También hay momentos en los que la escritura se permite una delicada entrada de lo mágico: no un realismo mágico exuberante, sino pequeñas grietas por las que se cuela lo extraño, lo simbólico, lo que escapa a la lógica del parte militar y del archivo histórico. El paracaidista del título actúa más como imagen que como personaje. Una figura caída de otro mundo que desencadena la trama y que, al mismo tiempo, funciona como recordatorio de que la historia grande, como la misma guerra, irrumpe en las vidas pequeñas sin pedir permiso. Para mí, lector extranjero, el libro ha resultado tal vez más eficaz cuando se abandona a esas zonas de penumbra poética que cuando insinúa referencias concretas a las coyunturas políticas.
Mi principal reparo, por tanto, no tiene que ver con la ambición ni con la calidad de la escritura, sino con la puerta de entrada que ofrece al lector no español. La novela exige una cierta complicidad con la memoria colectiva (aunque se podría objetar que cualquier pueblo ha vivido episodios similares en su historia).
Con todo, me cuesta decir que El paracaidista sea, para mí, una novela plenamente lograda.
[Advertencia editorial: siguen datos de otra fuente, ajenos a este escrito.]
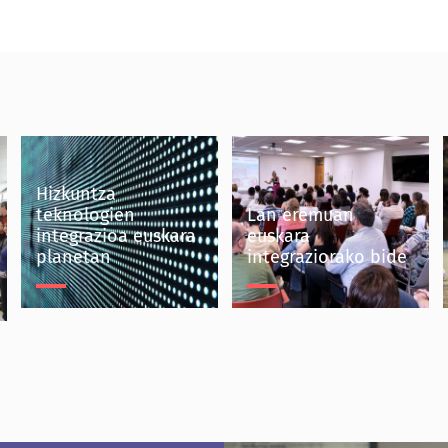
Hizkuntza
teknologien
Lan eremuan
integrazioa euskara
euskara
planetan
integraziorako bide
Hizkuntza teknologien
Lan eremuan euskara
integrazioa euskara
integraziorako bide
planetan
Mondragon Taldea
Eika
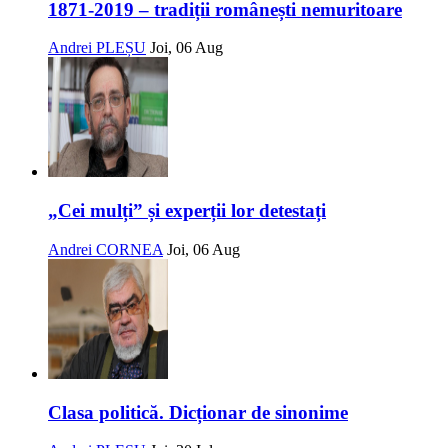
1871-2019 – tradiții românești nemuritoare
Andrei PLEȘU
Joi, 06 Aug
„Cei mulți” și experții lor detestați
Andrei CORNEA
Joi, 06 Aug
Clasa politică. Dicționar de sinonime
Reconozco su intención, la mirada hacia la retaguardia, el esfuerzo por devolverles cuerpo y voz a quienes sostuvieron el mundo mientras otros firmaban partes de victoria. También entiendo que quiera recordarnos que la violencia no se apaga con un armisticio, sino que se cuela y se perpetúa en la mesa, en la escuela, en la educación sentimental. Pero, pese a todo ello, la lectura me ha dejado más a las puertas que dentro. Sé que hay una memoria poderosa latiendo bajo el texto, pero siento que la novela confía demasiado en que el lector ya la comparta. En mi caso, esa distancia no termina de salvarse; me quedo con algunas imágenes hermosas y perturbadoras, con la intuición de un dolor colectivo que me excede, pero también con la sensación de que el libro me hablaba desde un lugar al que yo no tenía del todo acceso.